A struct type named S will no longer contain members of type S: because an aggregated value cannot contain itself. (The restriction also adapts to arrays.) However, the struct of type S can contain *S
members of the pointer type, which allows us to create recursive data structures such as linked lists and tree structures.
struct { value int* Tree}
struct face value:
You can specify a value for each member.
struct int }p:= point{12}
The above is the first notation, which requires that each struct member be given a face value in the order defined by the struct member. It's OK:
ANIM: = gif. Gif{loopcount:nframes}
Initialized with a member's name and corresponding value, which can contain some or all of the members, and in this form, if the member is ignored, the default value is 0. Because, given the name of the member, the order in which all members appear is not important.
Note: Two different forms of writing cannot be used in combination.
struct embedding and anonymous members:
struct { intstruct { Center point int struct { Circle circle int}
To access each member:
var8 8 5
In the secondary simplified structure definition:
struct {point int struct {Circleint }
Proud of the anonymous embedding feature, we can directly access the leaf properties without having to give the full path:
var8 // equivalent to W.circle.point.x = 88 // equivalent to W.circle.point.y = 8 5 // equivalent to W.circle.radius = 5 -
struct literals must conform to the structure of the shape type declaration, so you can use only the following two syntaxes, which are equivalent to each other:
w = wheel{circle{point{885= wheel{ circle:circle{ Point: 88}, 5, }, // note:trailing comma necessary here (and at Radius)}
Structure tag:
In a struct declaration, the string value following the year and the color member is the struct member tag
Type Moviestruct{Titlestring Yearint' JSON:"released"' ColorBOOL' JSON:"Color,omitempty"' Actors []string}varMovies =[]movie{{Title:"Casablanca", Year:1942, Color:false, Actors: []string{"Humphrey Bogart","Ingrid Bergman"}}, {Title:"Cool Hand Luke", Year:1967, Color:true, Actors: []string{"Paul Newman"}}, {Title:"Bullitt", Year:1968, Color:true, Actors: []string{"Steve McQueen","Jacqueline Bisset"}}, // ...}
Such data structures are particularly well-suited for JSON formats and are easy to convert between the two. The process of converting a movies-like structure in a go language slice to JSON is called marshalling (marshaling). GROUP by calling JSON. The Marshal function is complete:
Data, err: = json. Marshal (Movies)if err ! = nil { log. Fatalf ("JSON marshaling failed:%s", Err)}fmt. Printf ("%s\n", data)
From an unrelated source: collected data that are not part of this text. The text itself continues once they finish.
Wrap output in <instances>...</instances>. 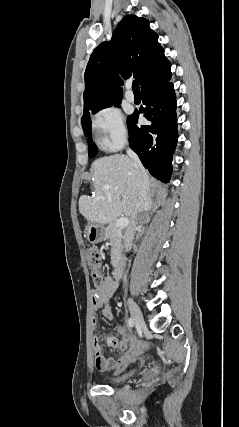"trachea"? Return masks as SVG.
Listing matches in <instances>:
<instances>
[{
	"instance_id": "obj_1",
	"label": "trachea",
	"mask_w": 239,
	"mask_h": 427,
	"mask_svg": "<svg viewBox=\"0 0 239 427\" xmlns=\"http://www.w3.org/2000/svg\"><path fill=\"white\" fill-rule=\"evenodd\" d=\"M132 89H133V92H140V88H139V84H138V81L137 80H134L133 81V83H132Z\"/></svg>"
}]
</instances>
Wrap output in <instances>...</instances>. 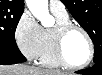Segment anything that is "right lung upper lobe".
<instances>
[{
  "label": "right lung upper lobe",
  "instance_id": "cb5924a9",
  "mask_svg": "<svg viewBox=\"0 0 102 75\" xmlns=\"http://www.w3.org/2000/svg\"><path fill=\"white\" fill-rule=\"evenodd\" d=\"M0 6L11 9H24V0H0Z\"/></svg>",
  "mask_w": 102,
  "mask_h": 75
}]
</instances>
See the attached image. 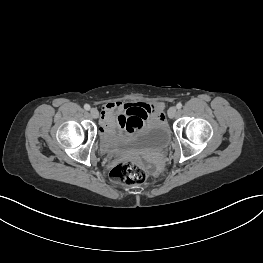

The marshal function returns an encoded byte slice, contains a long string, and has no blank indentation; we wrap it to make it easier to display:
[{"Title":"Casablanca","released":1942,"Actors":["Humphrey Bogart","IngrID Bergman"]},{"Title":"Cool Hand Luke","Released": 1967,"Color": True,"Actors":["Paul Newman"]},{"Title":"Bullitt","Released": 1968,"Color": True,"Actors":["Steve McQueen","Jacqueline Bisset"]}]
The members of year names become released after encoding, and color members are encoded into a color that starts with a lowercase letter. This is due to the structure member tag. A structure member tag is a meta-information string that is associated with the member during the compile phase:
Year int ' json:"released"bool ' JSON:" color,omitempty"'
The member tag of a struct can be any string literal, but it is usually a series of keys separated by spaces: the "value" key-value pair sequence, because the value refers to a double-quote character, so the member tag is generally written in the form of a native string value.